Artık gece oluyordu, ama kral Naruto hâlâ daireye dönmemişti, karşısına bile çıkmamıştı. Hinata huzursuzca voltalar atmaya başlamıştı, bekledi, bekledi, bekledi. Saatlerdir bekliyordu, dönmüş olması lazımdı. Belki de çalışıyordu, kim bilir.

Üzerinde ayak bileklerine kadar ulaşan askılı bir beyaz ipek tunik vardı, etrafına gevşek şekilde oturuyordu. Yumuşak mavi saçlarını dümdüz bırakmıştı, alnını kapatıyordu. Ayaklarında ise altın rengi sandalet vardı. Kırmızıya yakın tonda olan yumuşak ve dolgun pembe dudakları endişeyle dişlerinin arasına girip duruyordu, ince siyah kaşları hafif çatıktı ve lavanta gözleri dalgındı, sağ elinin işaret parmağının orta eklemi dudaklarına vurup duruyordu, sol elini de karnına sarmıştı.

"Ah." Sıkkın bir nefes bıraktı, içi daraldı. İyiye işaret değildi, en son gece konuşmuşlardı. Sabah kalktığında tek başınaydı, ama aldırış etmedi, Naruto'nun meşgul olduğunu düşündü. En sonunda omuzlarını kapatmak için beyaz mat bir şal geçirdi ve gitmek için hazır oldu.

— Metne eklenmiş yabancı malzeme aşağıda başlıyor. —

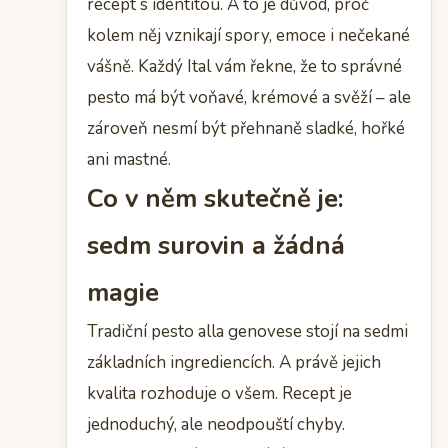
recept s identitou. A to je důvod, proč
kolem něj vznikají spory, emoce i nečekané
vášně. Každý Ital vám řekne, že to správné
pesto má být voňavé, krémové a svěží – ale
zároveň nesmí být přehnaně sladké, hořké
ani mastné.
Co v něm skutečně je:
sedm surovin a žádná
magie
Tradiční pesto alla genovese stojí na sedmi
základních ingrediencích. A právě jejich
kvalita rozhoduje o všem. Recept je
jednoduchý, ale neodpouští chyby.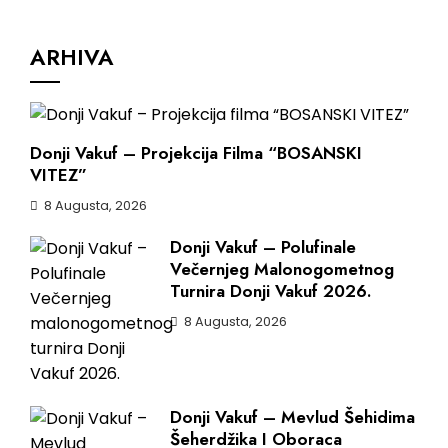
ARHIVA
Donji Vakuf – Projekcija Filma “BOSANSKI
VITEZ”
8 Augusta, 2026
Donji Vakuf – Polufinale
Večernjeg Malonogometnog
Turnira Donji Vakuf 2026.
8 Augusta, 2026
Donji Vakuf – Mevlud Šehidima
Šeherdžika I Oboraca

Dayanamayıp dışarı çıktığında şaşırdı, tanıdık bir siyah zırhlı muhafız gördü.

"Kiba?!" Kiba dönüp ona baktı, mızrak ve kalkan tutuyordu. Kas işlemeli siyah gövde zırhı, siyah omuzluklar, siyah bileklikler, dizlerinin yukarısına ulaşan siyah kayışlı altlık, siyah ayak korumaları ve siyah sandaletler giyiyordu. Sırtında siyah pelerin vardı. Başında ise siyah hoplit miğferi, siyah tüyleri arkadan öne doğruydu.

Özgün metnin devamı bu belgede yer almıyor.